LinkedIn open-sources its WhereHows data discovery and lineage portal

LinkedIn today open-sourced WhereHows, a meta data-centric tool the company has long used internally to make it easier for its employees to discover data the company generates and to track the lineage of its datasets as they move around its various internal tools and services.

Now that almost every modern business creates massive amounts of data, simply managing how all this information flows across an organization becomes virtually impossible. Sure, you can store it in a data warehouse, but at the end of the day, you end up with a large number of datasets that are very similar, or different versions of an original dataset, or information that has been transformed so it can be used by different tools. The exact same data also often ends up in multiple systems, just with different names or maybe version numbers. In the end, how do you know which dataset you should work with when you are building a new product (or maybe just an executive report)?

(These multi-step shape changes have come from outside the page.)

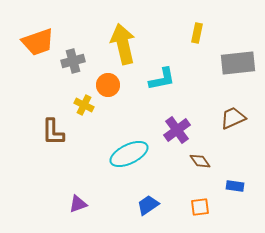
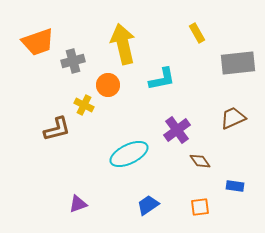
yellow rectangle: rotated 42 degrees counterclockwise
brown L-shape: moved 4 px right, 3 px up; rotated 104 degrees counterclockwise
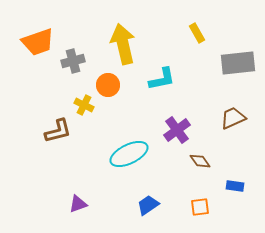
brown L-shape: moved 1 px right, 2 px down
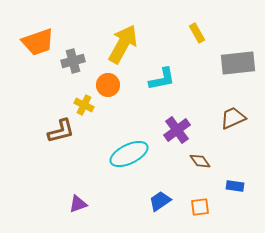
yellow arrow: rotated 42 degrees clockwise
brown L-shape: moved 3 px right
blue trapezoid: moved 12 px right, 4 px up
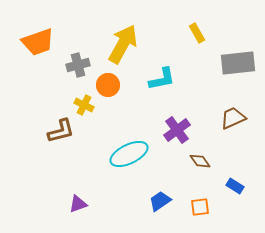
gray cross: moved 5 px right, 4 px down
blue rectangle: rotated 24 degrees clockwise
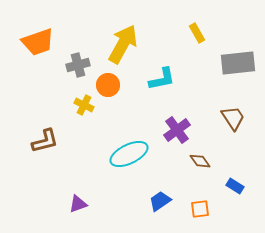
brown trapezoid: rotated 80 degrees clockwise
brown L-shape: moved 16 px left, 10 px down
orange square: moved 2 px down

This, LinkedIn’s Shirshanka Das and Eric Sun told me, was the problem the company was facing. So the team developed WhereHows, which functions as a central repository and web-based portal for keeping track of what happens to data in a large company like LinkedIn, or even a smaller one that has to deal with lots of heterogeneous data. At LinkedIn, WhereHows currently stores data about the status of 50,000 datasets, 14,000 comments and 35 million job executions. The company says all of this data relates to information that covers about a 15 petabyte footprint.

LinkedIn is a big Hadoop user, but the tool can also track data from other systems (think Oracle databases, Informatica, etc.).

WhereHows gives developers access to both an API and a web interface that allows employees to visualize the lineage of a dataset, annotate it and more.

As Das and Sun noted, LinkedIn has a long history of open sourcing products that aren’t part of its core competency. The idea here is to encourage conversation; as the large big-data ecosystem adopts this and similar tools, the company eventually benefits from this, as well. Similar to a lot of other companies I talk to, LinkedIn also notes that open source helps it elevate its engineering brand, which in turn makes recruiting easier.